### Task:
Every line that contains the word "broskví" should be copied from the records below.

══ Excerpted data

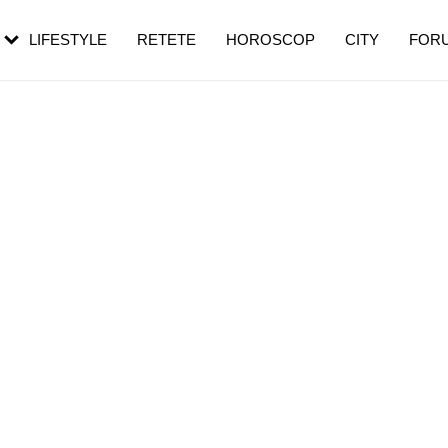
rezești mai des
Cât durează, cum te pregătești și cât
i în vârstă
de dureroasă este investigația
LIFESTYLE
RETETE
HOROSCOP
CITY
FOR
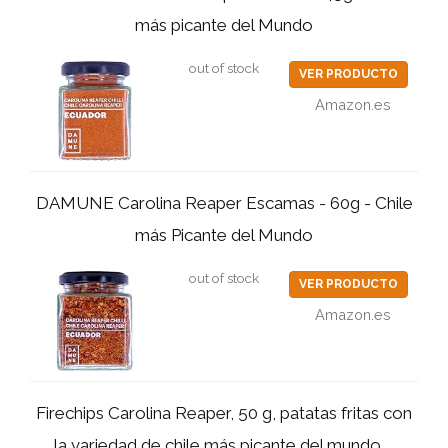
más picante del Mundo
out of stock
VER PRODUCTO
Amazon.es
DAMUNE Carolina Reaper Escamas - 60g - Chile
más Picante del Mundo
out of stock
VER PRODUCTO
Amazon.es
Firechips Carolina Reaper, 50 g, patatas fritas con
la variedad de chile más picante del mundo,...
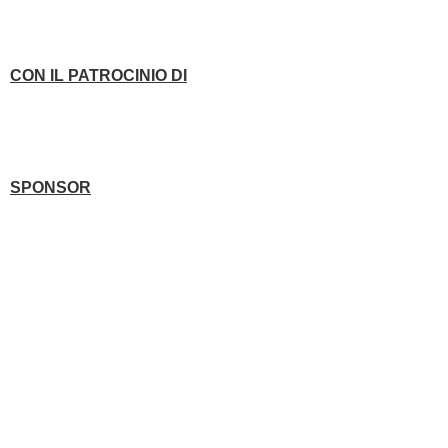
CON IL PATROCINIO DI
SPONSOR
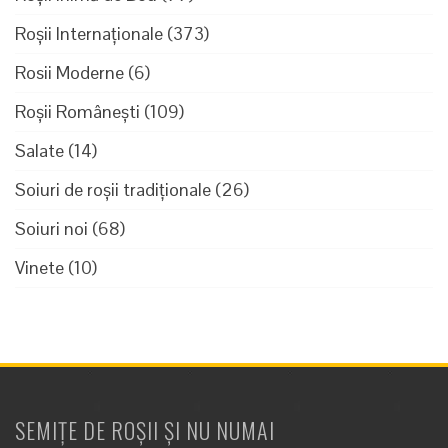
Roșii Internaționale
(373)
Rosii Moderne
(6)
Roșii Românești
(109)
Salate
(14)
Soiuri de roșii tradiționale
(26)
Soiuri noi
(68)
Vinete
(10)
SEMIȚE DE ROȘII ȘI NU NUMAI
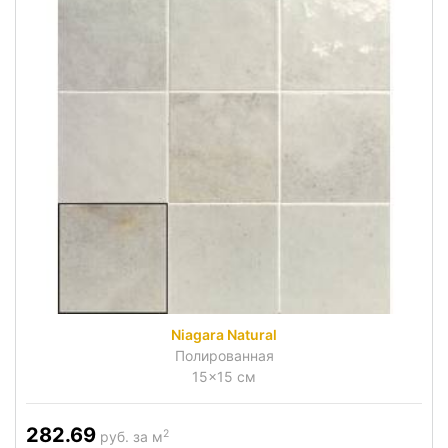
Niagara Natural
Полированная
15x15 см
282.69
2
руб. за м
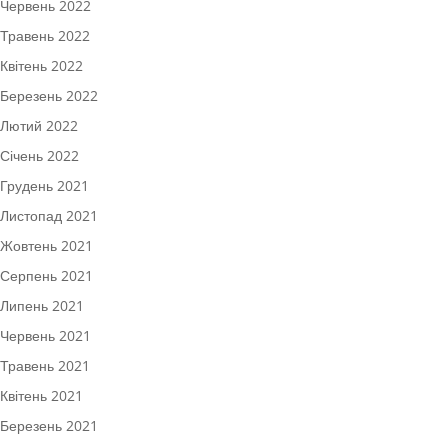
Червень 2022
Травень 2022
Квітень 2022
Березень 2022
Лютий 2022
Січень 2022
Грудень 2021
Листопад 2021
Жовтень 2021
Серпень 2021
Липень 2021
Червень 2021
Травень 2021
Квітень 2021
Березень 2021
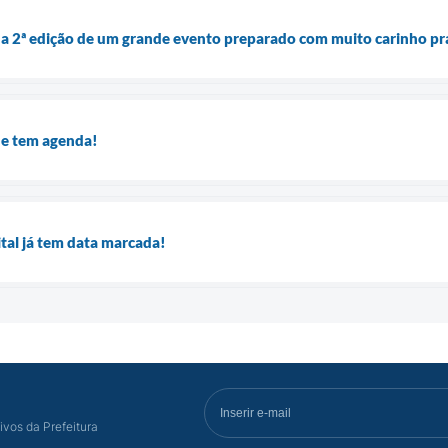
: a 2ª edição de um grande evento preparado com muito carinho p
de tem agenda!
ital já tem data marcada!
ivos da Prefeitura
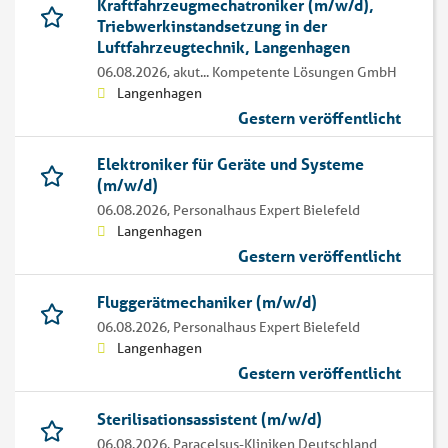
Kraftfahrzeugmechatroniker (m/w/d),
Triebwerkinstandsetzung in der
Luftfahrzeugtechnik, Langenhagen
06.08.2026,
akut... Kompetente Lösungen GmbH
Langenhagen
Gestern veröffentlicht
Elektroniker für Geräte und Systeme
(m/w/d)
06.08.2026,
Personalhaus Expert Bielefeld
Langenhagen
Gestern veröffentlicht
Fluggerätmechaniker (m/w/d)
06.08.2026,
Personalhaus Expert Bielefeld
Langenhagen
Gestern veröffentlicht
Sterilisationsassistent (m/w/d)
06.08.2026,
Paracelsus-Kliniken Deutschland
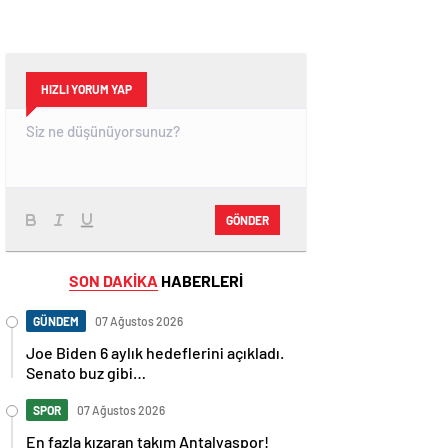
HIZLI YORUM YAP
GÖNDER
SON DAKİKA
HABERLERİ
GÜNDEM
07 Ağustos 2026
Joe Biden 6 aylık hedeflerini açıkladı.
Senato buz gibi…
SPOR
07 Ağustos 2026
En fazla kızaran takım Antalyaspor!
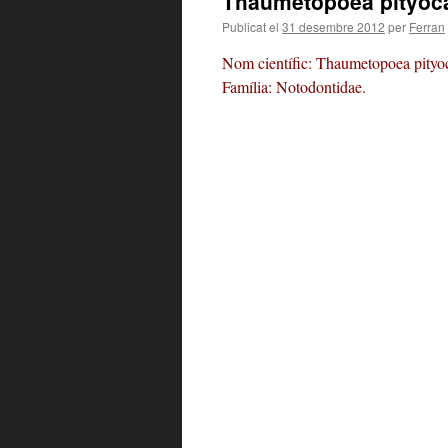
Thaumetopoea pityo
Publicat el
31 desembre 2012
per
Ferran
Nom científic: Thaumetopoea pity
Família: Notodontidae.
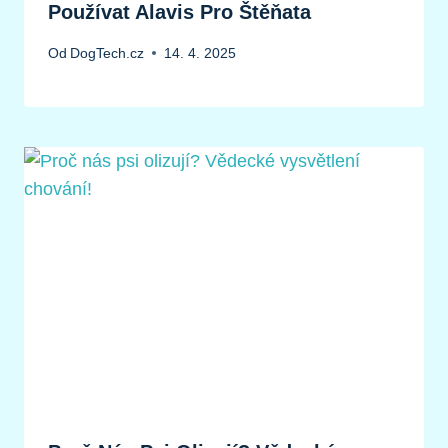
Používat Alavis Pro Štěňata
Od
DogTech.cz
14. 4. 2025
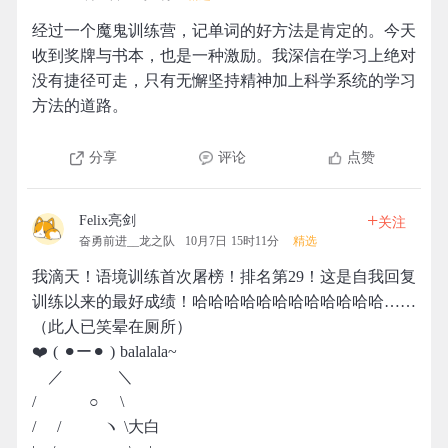
经过一个魔鬼训练营，记单词的好方法是肯定的。今天
收到奖牌与书本，也是一种激励。我深信在学习上绝对
没有捷径可走，只有无懈坚持精神加上科学系统的学习
方法的道路。
分享
评论
点赞
+
Felix亮剑
关注
奋勇前进__龙之队
10月7日 15时11分
精选
我滴天！语境训练首次屠榜！排名第29！这是自我回复
训练以来的最好成绩！哈哈哈哈哈哈哈哈哈哈哈哈……
（此人已笑晕在厕所）
❤️ ( ⚫︎ー⚫︎ ) balalala~
／ ＼
/ ○ \
/ / ヽ \大白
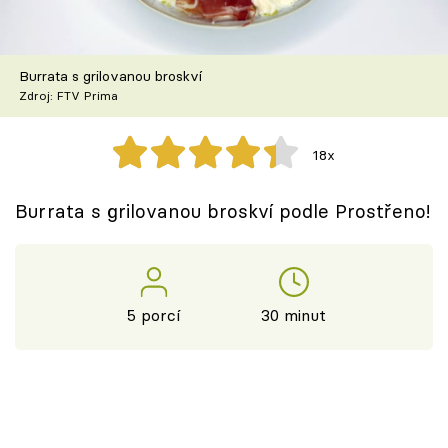
Škola vaření
Recepty z TV
Burrata s grilovanou broskví
Zdroj: FTV Prima
Speciál: Cuketa
18x
Těhotnej kuchař
Burrata s grilovanou broskví podle Prostřeno!
Sledujte prima+
Přihlášení
5 porcí
30 minut
Sledujte nás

════

### Task solution:
Burrata s grilovanou broskví
Burrata s grilovanou broskví podle Prostřeno!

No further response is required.